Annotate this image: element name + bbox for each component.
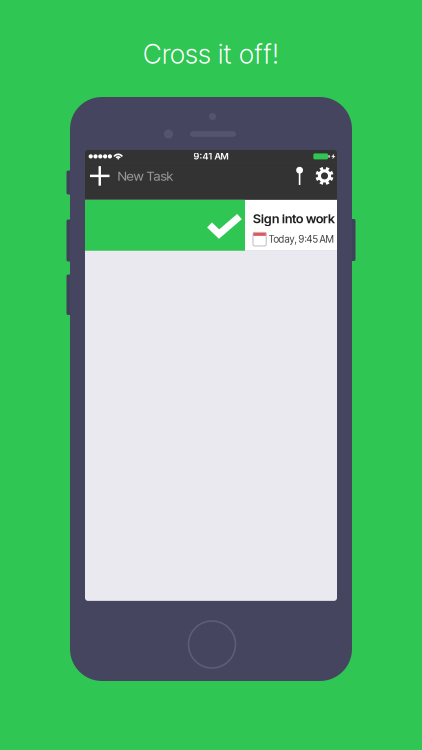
button[interactable]: Location reminder: [288, 163, 312, 189]
staticText: 9:41 AM: [194, 150, 228, 162]
button[interactable]: New Task: [112, 161, 178, 191]
button[interactable]: New task: [85, 162, 112, 190]
button[interactable]: Sign into work: [85, 200, 337, 251]
staticText: Cross it off!: [143, 38, 279, 70]
staticText: New Task: [118, 168, 174, 184]
staticText: Sign into work: [253, 211, 335, 226]
button[interactable]: Settings: [312, 163, 337, 189]
staticText: Today, 9:45 AM: [269, 233, 334, 245]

──────

=== Exercise directions ===
Print all the records again exactly; do not include any picture.

=== Written solution ===
Annotate this image: element name + bbox for each component.
button[interactable]: Location reminder: [288, 163, 312, 189]
staticText: 9:41 AM: [194, 150, 228, 162]
button[interactable]: New Task: [112, 161, 178, 191]
button[interactable]: New task: [85, 162, 112, 190]
button[interactable]: Sign into work: [85, 200, 337, 251]
staticText: Cross it off!: [143, 38, 279, 70]
staticText: New Task: [118, 168, 174, 184]
staticText: Sign into work: [253, 211, 335, 226]
button[interactable]: Settings: [312, 163, 337, 189]
staticText: Today, 9:45 AM: [269, 233, 334, 245]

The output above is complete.